Set the entries down once more, exactly as they are worded.

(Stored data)
*** Begin section ***
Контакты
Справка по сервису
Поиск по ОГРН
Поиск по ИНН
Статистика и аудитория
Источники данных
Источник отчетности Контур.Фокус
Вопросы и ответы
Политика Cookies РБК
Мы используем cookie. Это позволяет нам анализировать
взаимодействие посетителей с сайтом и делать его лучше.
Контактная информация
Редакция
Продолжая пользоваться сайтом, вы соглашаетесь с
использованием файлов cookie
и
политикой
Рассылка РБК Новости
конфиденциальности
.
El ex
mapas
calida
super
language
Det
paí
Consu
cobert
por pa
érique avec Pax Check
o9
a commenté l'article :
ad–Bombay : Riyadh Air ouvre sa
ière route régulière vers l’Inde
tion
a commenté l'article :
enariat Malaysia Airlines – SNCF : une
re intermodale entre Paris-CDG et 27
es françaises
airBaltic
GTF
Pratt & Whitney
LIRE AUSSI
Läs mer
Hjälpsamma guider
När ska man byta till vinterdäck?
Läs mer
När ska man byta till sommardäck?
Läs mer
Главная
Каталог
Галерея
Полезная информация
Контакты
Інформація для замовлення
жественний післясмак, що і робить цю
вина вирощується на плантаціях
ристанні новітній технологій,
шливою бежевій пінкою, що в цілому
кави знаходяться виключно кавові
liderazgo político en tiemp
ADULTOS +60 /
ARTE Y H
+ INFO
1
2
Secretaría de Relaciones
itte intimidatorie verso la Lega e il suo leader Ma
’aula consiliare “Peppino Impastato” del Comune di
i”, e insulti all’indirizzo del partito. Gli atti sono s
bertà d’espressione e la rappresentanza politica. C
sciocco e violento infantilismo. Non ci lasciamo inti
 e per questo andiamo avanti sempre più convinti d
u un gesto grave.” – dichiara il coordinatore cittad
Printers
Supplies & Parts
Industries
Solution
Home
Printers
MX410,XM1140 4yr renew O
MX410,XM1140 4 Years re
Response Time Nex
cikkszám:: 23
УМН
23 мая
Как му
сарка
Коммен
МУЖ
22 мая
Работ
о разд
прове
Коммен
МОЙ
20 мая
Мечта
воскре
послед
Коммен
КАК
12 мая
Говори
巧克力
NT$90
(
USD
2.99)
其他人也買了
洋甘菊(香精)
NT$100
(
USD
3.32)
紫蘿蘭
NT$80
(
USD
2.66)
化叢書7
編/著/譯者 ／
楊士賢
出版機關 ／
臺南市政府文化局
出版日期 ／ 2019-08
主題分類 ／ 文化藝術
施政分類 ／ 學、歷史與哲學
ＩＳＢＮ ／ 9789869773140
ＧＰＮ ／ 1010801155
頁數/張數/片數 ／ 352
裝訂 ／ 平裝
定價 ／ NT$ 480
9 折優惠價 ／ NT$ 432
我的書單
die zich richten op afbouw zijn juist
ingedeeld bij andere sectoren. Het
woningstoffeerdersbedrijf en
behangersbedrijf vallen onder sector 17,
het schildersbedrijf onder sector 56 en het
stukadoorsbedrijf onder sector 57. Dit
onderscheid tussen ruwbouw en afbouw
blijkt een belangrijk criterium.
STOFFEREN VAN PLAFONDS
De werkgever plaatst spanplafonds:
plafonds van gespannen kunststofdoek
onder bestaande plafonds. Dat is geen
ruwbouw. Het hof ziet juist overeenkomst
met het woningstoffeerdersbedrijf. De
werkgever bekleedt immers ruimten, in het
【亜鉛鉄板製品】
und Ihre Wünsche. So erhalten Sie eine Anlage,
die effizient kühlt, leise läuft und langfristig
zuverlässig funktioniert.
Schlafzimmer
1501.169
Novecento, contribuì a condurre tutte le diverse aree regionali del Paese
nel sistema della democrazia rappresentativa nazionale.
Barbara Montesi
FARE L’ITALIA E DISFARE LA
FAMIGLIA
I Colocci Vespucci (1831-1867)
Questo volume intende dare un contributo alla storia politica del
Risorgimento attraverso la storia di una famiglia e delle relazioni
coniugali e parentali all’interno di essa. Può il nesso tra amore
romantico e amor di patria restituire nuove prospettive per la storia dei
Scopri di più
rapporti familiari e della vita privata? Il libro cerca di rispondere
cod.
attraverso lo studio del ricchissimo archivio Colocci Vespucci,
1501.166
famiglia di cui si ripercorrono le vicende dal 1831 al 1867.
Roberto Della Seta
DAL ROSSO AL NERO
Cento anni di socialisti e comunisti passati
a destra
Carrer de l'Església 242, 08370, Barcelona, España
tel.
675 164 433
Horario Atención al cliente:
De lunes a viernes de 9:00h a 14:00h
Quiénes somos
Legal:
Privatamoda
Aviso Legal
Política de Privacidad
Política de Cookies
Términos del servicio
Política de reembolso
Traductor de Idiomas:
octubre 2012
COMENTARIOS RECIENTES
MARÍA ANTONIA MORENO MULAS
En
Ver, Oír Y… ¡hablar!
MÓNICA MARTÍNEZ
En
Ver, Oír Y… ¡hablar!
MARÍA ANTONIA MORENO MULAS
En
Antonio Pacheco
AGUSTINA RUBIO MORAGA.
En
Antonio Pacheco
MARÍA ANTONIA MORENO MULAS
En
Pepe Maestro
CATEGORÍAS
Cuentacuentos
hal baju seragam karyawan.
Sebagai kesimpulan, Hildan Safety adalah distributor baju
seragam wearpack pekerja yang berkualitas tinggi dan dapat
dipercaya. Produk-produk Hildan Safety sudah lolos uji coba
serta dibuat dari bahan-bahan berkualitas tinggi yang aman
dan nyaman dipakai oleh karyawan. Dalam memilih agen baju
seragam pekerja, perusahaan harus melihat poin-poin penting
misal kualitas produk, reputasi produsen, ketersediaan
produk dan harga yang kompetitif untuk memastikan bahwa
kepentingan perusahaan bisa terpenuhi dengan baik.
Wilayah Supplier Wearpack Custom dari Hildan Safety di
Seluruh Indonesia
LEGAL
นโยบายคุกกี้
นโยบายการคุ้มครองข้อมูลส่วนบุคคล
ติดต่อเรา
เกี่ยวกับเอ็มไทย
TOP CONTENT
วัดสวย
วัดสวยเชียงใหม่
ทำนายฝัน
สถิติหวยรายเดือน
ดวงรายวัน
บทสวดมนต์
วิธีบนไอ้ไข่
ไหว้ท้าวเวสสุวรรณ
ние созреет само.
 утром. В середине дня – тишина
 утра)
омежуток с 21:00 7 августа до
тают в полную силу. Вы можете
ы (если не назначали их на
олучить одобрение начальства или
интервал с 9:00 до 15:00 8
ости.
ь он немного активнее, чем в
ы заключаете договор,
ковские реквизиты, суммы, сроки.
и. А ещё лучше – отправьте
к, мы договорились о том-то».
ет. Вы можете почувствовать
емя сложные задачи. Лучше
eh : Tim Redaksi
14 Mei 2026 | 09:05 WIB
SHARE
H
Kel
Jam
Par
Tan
*** End section ***
EXPECTED ANSWER:
Контакты
Справка по сервису
Поиск по ОГРН
Поиск по ИНН
Статистика и аудитория
Источники данных
Источник отчетности Контур.Фокус
Вопросы и ответы
Политика Cookies РБК
Мы используем cookie. Это позволяет нам анализировать
взаимодействие посетителей с сайтом и делать его лучше.
Контактная информация
Редакция
Продолжая пользоваться сайтом, вы соглашаетесь с
использованием файлов cookie
и
политикой
Рассылка РБК Новости
конфиденциальности
.
El ex
mapas
calida
super
language
Det
paí
Consu
cobert
por pa
érique avec Pax Check
o9
a commenté l'article :
ad–Bombay : Riyadh Air ouvre sa
ière route régulière vers l’Inde
tion
a commenté l'article :
enariat Malaysia Airlines – SNCF : une
re intermodale entre Paris-CDG et 27
es françaises
airBaltic
GTF
Pratt & Whitney
LIRE AUSSI
Läs mer
Hjälpsamma guider
När ska man byta till vinterdäck?
Läs mer
När ska man byta till sommardäck?
Läs mer
Главная
Каталог
Галерея
Полезная информация
Контакты
Інформація для замовлення
жественний післясмак, що і робить цю
вина вирощується на плантаціях
ристанні новітній технологій,
шливою бежевій пінкою, що в цілому
кави знаходяться виключно кавові
liderazgo político en tiemp
ADULTOS +60 /
ARTE Y H
+ INFO
1
2
Secretaría de Relaciones
itte intimidatorie verso la Lega e il suo leader Ma
’aula consiliare “Peppino Impastato” del Comune di
i”, e insulti all’indirizzo del partito. Gli atti sono s
bertà d’espressione e la rappresentanza politica. C
sciocco e violento infantilismo. Non ci lasciamo inti
 e per questo andiamo avanti sempre più convinti d
u un gesto grave.” – dichiara il coordinatore cittad
Printers
Supplies & Parts
Industries
Solution
Home
Printers
MX410,XM1140 4yr renew O
MX410,XM1140 4 Years re
Response Time Nex
cikkszám:: 23
УМН
23 мая
Как му
сарка
Коммен
МУЖ
22 мая
Работ
о разд
прове
Коммен
МОЙ
20 мая
Мечта
воскре
послед
Коммен
КАК
12 мая
Говори
巧克力
NT$90
(
USD
2.99)
其他人也買了
洋甘菊(香精)
NT$100
(
USD
3.32)
紫蘿蘭
NT$80
(
USD
2.66)
化叢書7
編/著/譯者 ／
楊士賢
出版機關 ／
臺南市政府文化局
出版日期 ／ 2019-08
主題分類 ／ 文化藝術
施政分類 ／ 學、歷史與哲學
ＩＳＢＮ ／ 9789869773140
ＧＰＮ ／ 1010801155
頁數/張數/片數 ／ 352
裝訂 ／ 平裝
定價 ／ NT$ 480
9 折優惠價 ／ NT$ 432
我的書單
die zich richten op afbouw zijn juist
ingedeeld bij andere sectoren. Het
woningstoffeerdersbedrijf en
behangersbedrijf vallen onder sector 17,
het schildersbedrijf onder sector 56 en het
stukadoorsbedrijf onder sector 57. Dit
onderscheid tussen ruwbouw en afbouw
blijkt een belangrijk criterium.
STOFFEREN VAN PLAFONDS
De werkgever plaatst spanplafonds:
plafonds van gespannen kunststofdoek
onder bestaande plafonds. Dat is geen
ruwbouw. Het hof ziet juist overeenkomst
met het woningstoffeerdersbedrijf. De
werkgever bekleedt immers ruimten, in het
【亜鉛鉄板製品】
und Ihre Wünsche. So erhalten Sie eine Anlage,
die effizient kühlt, leise läuft und langfristig
zuverlässig funktioniert.
Schlafzimmer
1501.169
Novecento, contribuì a condurre tutte le diverse aree regionali del Paese
nel sistema della democrazia rappresentativa nazionale.
Barbara Montesi
FARE L’ITALIA E DISFARE LA
FAMIGLIA
I Colocci Vespucci (1831-1867)
Questo volume intende dare un contributo alla storia politica del
Risorgimento attraverso la storia di una famiglia e delle relazioni
coniugali e parentali all’interno di essa. Può il nesso tra amore
romantico e amor di patria restituire nuove prospettive per la storia dei
Scopri di più
rapporti familiari e della vita privata? Il libro cerca di rispondere
cod.
attraverso lo studio del ricchissimo archivio Colocci Vespucci,
1501.166
famiglia di cui si ripercorrono le vicende dal 1831 al 1867.
Roberto Della Seta
DAL ROSSO AL NERO
Cento anni di socialisti e comunisti passati
a destra
Carrer de l'Església 242, 08370, Barcelona, España
tel.
675 164 433
Horario Atención al cliente:
De lunes a viernes de 9:00h a 14:00h
Quiénes somos
Legal:
Privatamoda
Aviso Legal
Política de Privacidad
Política de Cookies
Términos del servicio
Política de reembolso
Traductor de Idiomas:
octubre 2012
COMENTARIOS RECIENTES
MARÍA ANTONIA MORENO MULAS
En
Ver, Oír Y… ¡hablar!
MÓNICA MARTÍNEZ
En
Ver, Oír Y… ¡hablar!
MARÍA ANTONIA MORENO MULAS
En
Antonio Pacheco
AGUSTINA RUBIO MORAGA.
En
Antonio Pacheco
MARÍA ANTONIA MORENO MULAS
En
Pepe Maestro
CATEGORÍAS
Cuentacuentos
hal baju seragam karyawan.
Sebagai kesimpulan, Hildan Safety adalah distributor baju
seragam wearpack pekerja yang berkualitas tinggi dan dapat
dipercaya. Produk-produk Hildan Safety sudah lolos uji coba
serta dibuat dari bahan-bahan berkualitas tinggi yang aman
dan nyaman dipakai oleh karyawan. Dalam memilih agen baju
seragam pekerja, perusahaan harus melihat poin-poin penting
misal kualitas produk, reputasi produsen, ketersediaan
produk dan harga yang kompetitif untuk memastikan bahwa
kepentingan perusahaan bisa terpenuhi dengan baik.
Wilayah Supplier Wearpack Custom dari Hildan Safety di
Seluruh Indonesia
LEGAL
นโยบายคุกกี้
นโยบายการคุ้มครองข้อมูลส่วนบุคคล
ติดต่อเรา
เกี่ยวกับเอ็มไทย
TOP CONTENT
วัดสวย
วัดสวยเชียงใหม่
ทำนายฝัน
สถิติหวยรายเดือน
ดวงรายวัน
บทสวดมนต์
วิธีบนไอ้ไข่
ไหว้ท้าวเวสสุวรรณ
ние созреет само.
 утром. В середине дня – тишина
 утра)
омежуток с 21:00 7 августа до
тают в полную силу. Вы можете
ы (если не назначали их на
олучить одобрение начальства или
интервал с 9:00 до 15:00 8
ости.
ь он немного активнее, чем в
ы заключаете договор,
ковские реквизиты, суммы, сроки.
и. А ещё лучше – отправьте
к, мы договорились о том-то».
ет. Вы можете почувствовать
емя сложные задачи. Лучше
eh : Tim Redaksi
14 Mei 2026 | 09:05 WIB
SHARE
H
Kel
Jam
Par
Tan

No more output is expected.